Как бы то ни было, фамилия у Гриши была армянская, и это был не псевдоним, а настоящая, подлинная его фамилия, так что раскрыть скобки, написав про него «Поженян», а в скобках — «Хольцман» или «Каплан», было невозможно.

Тем не менее его причислили к космополитам.

В какой-то газете (кажется, в «Комсомольской правде»), в большой статье о космополитах, окопавшихся в Литературном институте, промелькнула фраза: «Вождь эстетствующих юнцов и космополитенок Поженян».

Этого было более чем достаточно.

Но в «послужном списке» Поженяна, с которым наши институтские партийные и комсомольские вожди вытащили его на голгофу, была одна слабина.

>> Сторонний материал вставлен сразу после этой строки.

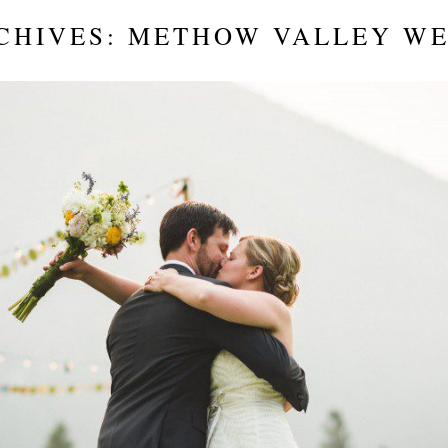
CHIVES:
METHOW VALLEY W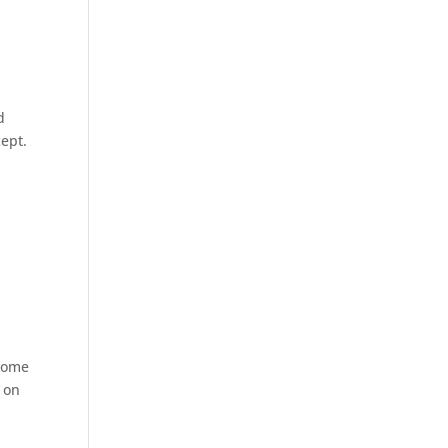
d
ept.
 home
d on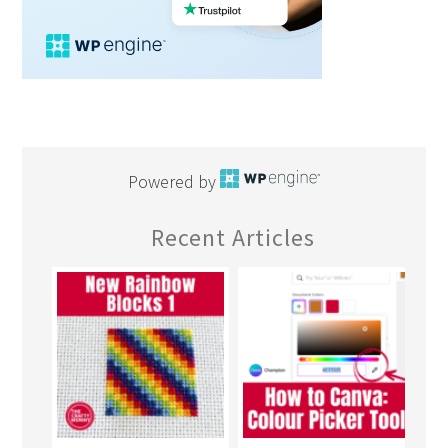
Powered by
Recent Articles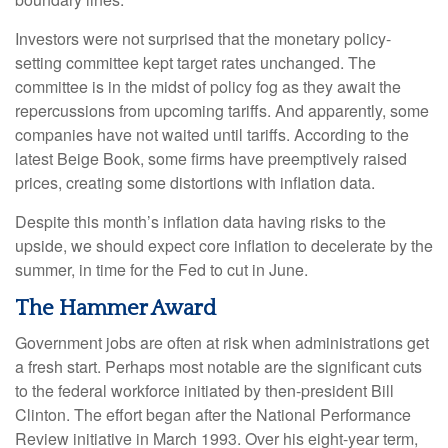
Investors were not surprised that the monetary policy-
setting committee kept target rates unchanged. The
committee is in the midst of policy fog as they await the
repercussions from upcoming tariffs. And apparently, some
companies have not waited until tariffs. According to the
latest Beige Book, some firms have preemptively raised
prices, creating some distortions with inflation data.
Despite this month’s inflation data having risks to the
upside, we should expect core inflation to decelerate by the
summer, in time for the Fed to cut in June.
The Hammer Award
Government jobs are often at risk when administrations get
a fresh start. Perhaps most notable are the significant cuts
to the federal workforce initiated by then-president Bill
Clinton. The effort began after the National Performance
Review initiative in March 1993. Over his eight-year term,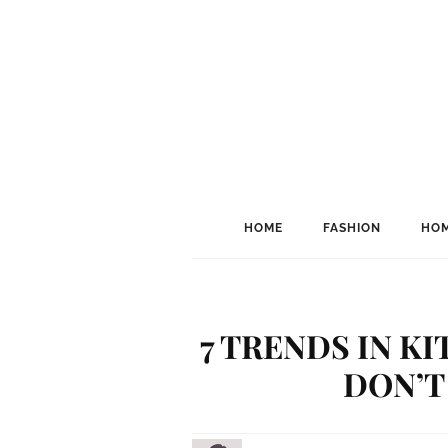
HOME
FASHION
HOM
7 TRENDS IN K
DON’T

Перечень его грехов был велик. Но все это были грехи не идеологические.

Поспорив с кем-то в уборной ЦДЛ, так врезал своему оппоненту, что тот надолго ушел в нокдаун.

Нагрубил директору института — Федору Васильевичу Гладкову. Тот в ярости крикнул: «Вон! Чтобы ноги вашей не было в моем кабинете!» Гриша исполнил это приказание буквально: встал на руки и вышел из директорского кабинета на руках.

Все это было, конечно, возмутительно. Но объявить его на этом основании космополитом наши заправилы все-таки не решались. Для полноты картины позарез необходим был какой-то идеологический грех. И такой грех нашелся. Припомнили и в конце длинного списка прегрешений записали: «За беспринципное поведение в деле Сарнова».

Когда этот — последний — пункт в длинном перечне поженяновых грехов был оглашен, я забился в самый дальний угол. Но спрятаться мне не удалось. Один из присяжных ораторов, вылезших на трибуну, сразу усек нелогичность происходящего: Поженяна исключают за беспринципное поведение в деле Сарнова, а сам Сарнов сидит тут, в этом же зале, в качестве зрителя…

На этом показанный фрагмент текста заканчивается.